Exercise prompt: Copy exactly the lines starting at the one that contains "Dari coworking space yang simpel dan" and running through the end of the material below. Exclude any pictures.
-- Data for processing follows --
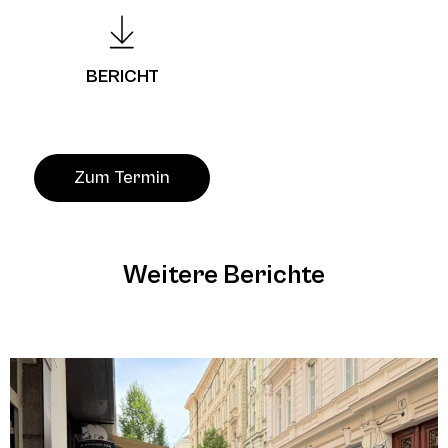
BERICHT
Zum Termin
Weitere Berichte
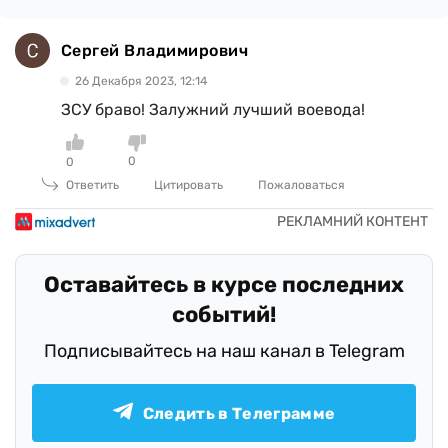
Сергей Владимирович
26 Декабря 2023, 12:14
ЗСУ браво! Залужний лучший воевода!
0
0
Ответить
Цитировать
Пожаловаться
Оставайтесь в курсе последних
событий!
Подписывайтесь на наш канал в Telegram
Следить в Телеграмме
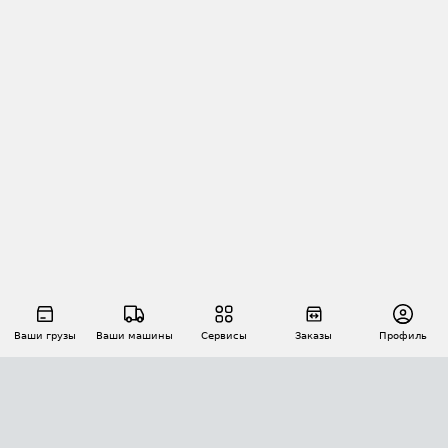
Ваши грузы
Ваши машины
Сервисы
Заказы
Профиль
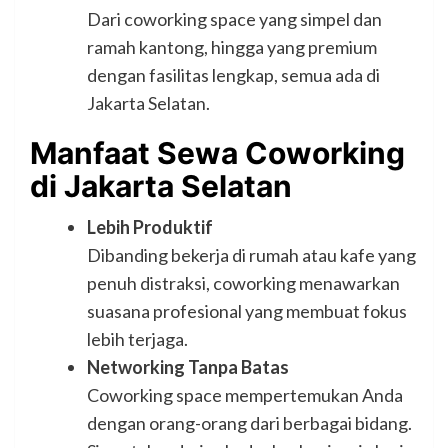
Dari coworking space yang simpel dan
ramah kantong, hingga yang premium
dengan fasilitas lengkap, semua ada di
Jakarta Selatan.
Manfaat Sewa Coworking
di Jakarta Selatan
Lebih Produktif
Dibanding bekerja di rumah atau kafe yang
penuh distraksi, coworking menawarkan
suasana profesional yang membuat fokus
lebih terjaga.
Networking Tanpa Batas
Coworking space mempertemukan Anda
dengan orang-orang dari berbagai bidang.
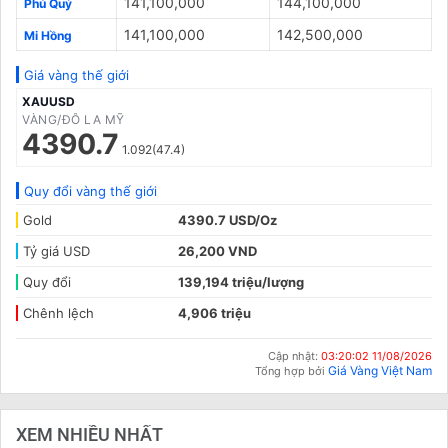
141,100,000
144,100,000
Phú Quý
141,100,000
142,500,000
Mi Hồng
Giá vàng thế giới
XAUUSD
VÀNG/ĐÔ LA MỸ
4390.7
1.092(47.4)
Quy đổi vàng thế giới
Gold
4390.7 USD/Oz
Tỷ giá USD
26,200 VND
Quy đổi
139,194 triệu/lượng
Chênh lệch
4,906 triệu
Cập nhật:
03:20:02 11/08/2026
Giá Vàng Việt Nam
Tổng hợp bởi
XEM NHIỀU NHẤT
-- Data for processing concluded --
Solution to this task:
Dari coworking space yang simpel dan
ramah kantong, hingga yang premium
dengan fasilitas lengkap, semua ada di
Jakarta Selatan.
Manfaat Sewa Coworking
di Jakarta Selatan
Lebih Produktif
Dibanding bekerja di rumah atau kafe yang
penuh distraksi, coworking menawarkan
suasana profesional yang membuat fokus
lebih terjaga.
Networking Tanpa Batas
Coworking space mempertemukan Anda
dengan orang-orang dari berbagai bidang.
141,100,000
144,100,000
Phú Quý
141,100,000
142,500,000
Mi Hồng
Giá vàng thế giới
XAUUSD
VÀNG/ĐÔ LA MỸ
4390.7
1.092(47.4)
Quy đổi vàng thế giới
Gold
4390.7 USD/Oz
Tỷ giá USD
26,200 VND
Quy đổi
139,194 triệu/lượng
Chênh lệch
4,906 triệu
Cập nhật:
03:20:02 11/08/2026
Giá Vàng Việt Nam
Tổng hợp bởi
XEM NHIỀU NHẤT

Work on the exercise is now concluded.